Being an admittedly spoiled child, my parents bought for me a spring mounted, wooden rocking/bucking bronco of my very own, and placed it on our front porch. I fondly remember those many hours spent in the great outdoors of the inner-city, which were plainly visible from our screened porch. Each riding session found me appropriately wearing my Buffalo Bob boots, Hop-A-Long Cassidy leather chaps, Roy Rodgers cowboy hat, and The Cisco Kid six shooters. I am sure that you must have shared similar experiences in your youth. The joy of horseback riding, and my ever improving riding prowess, would have gone on much longer, were it not for a tragic riding accident. My joy of riding was cut short one fateful day, when my young sister (five years my junior) was out on the porch watching my skillful riding exhibitions. All of a sudden, without time to react, my sister got too close to my exuberant steed while he was in mid-stride. Her shrieks of glee, laughter, and excitement, were shattered by screams of pain, and the splattering of bright red blood across the floor of the porch. She had been struck in the mouth by my beloved horse, and one of her front baby teeth was knocked out.
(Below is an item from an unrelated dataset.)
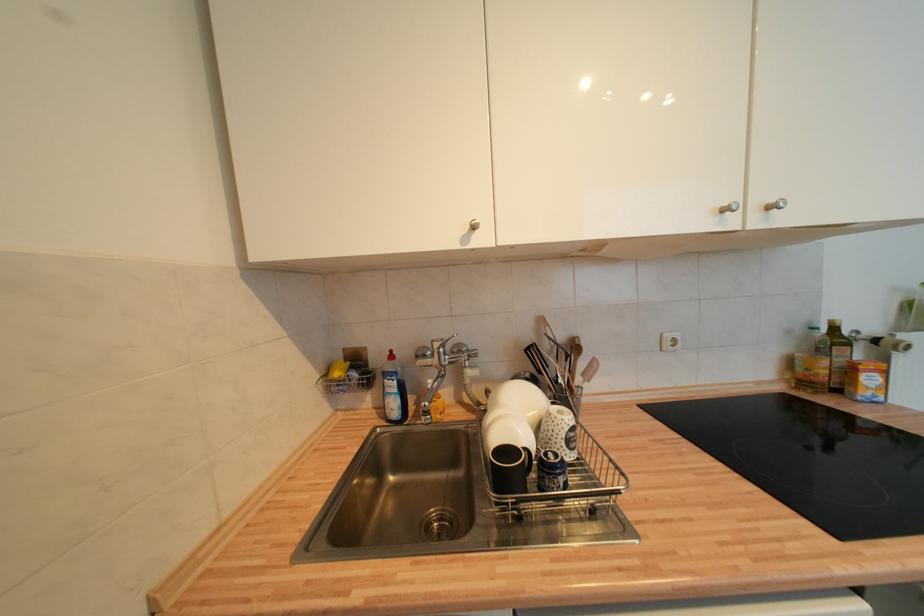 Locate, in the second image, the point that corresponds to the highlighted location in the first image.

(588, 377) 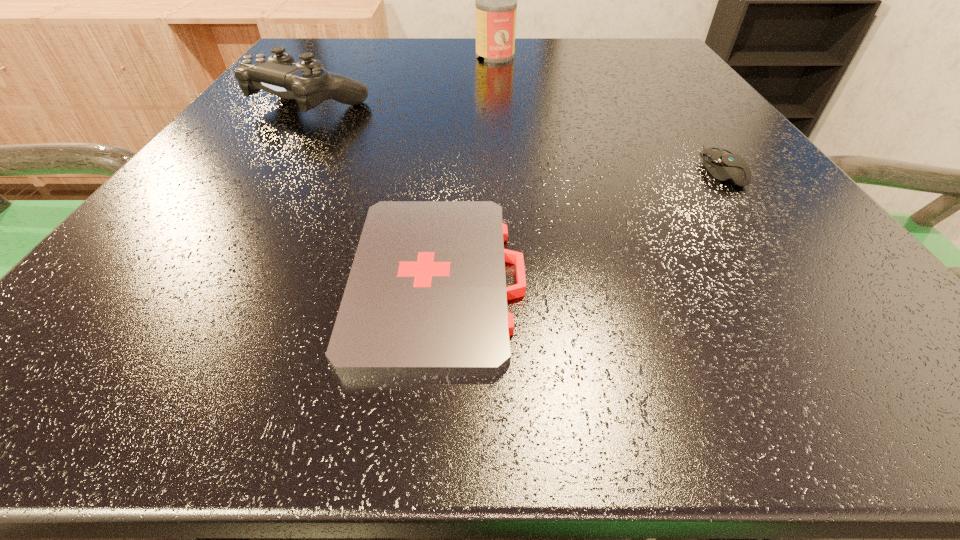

The sight of her gleaming white, cavity free tooth, resting on the floor of the porch, in a pool of her own crimson life's blood, was just too much for me to bare. I was so traumatized by this event, I never wanted to ride another horse, again. I didn't even protest when my mom & dad gave away my beloved equine to one of my cousins.
To this very day, it is difficult to gaze upon those old family photos that show my sister smiling with that horrid gap between her front teeth, caused by my obsession with the horse.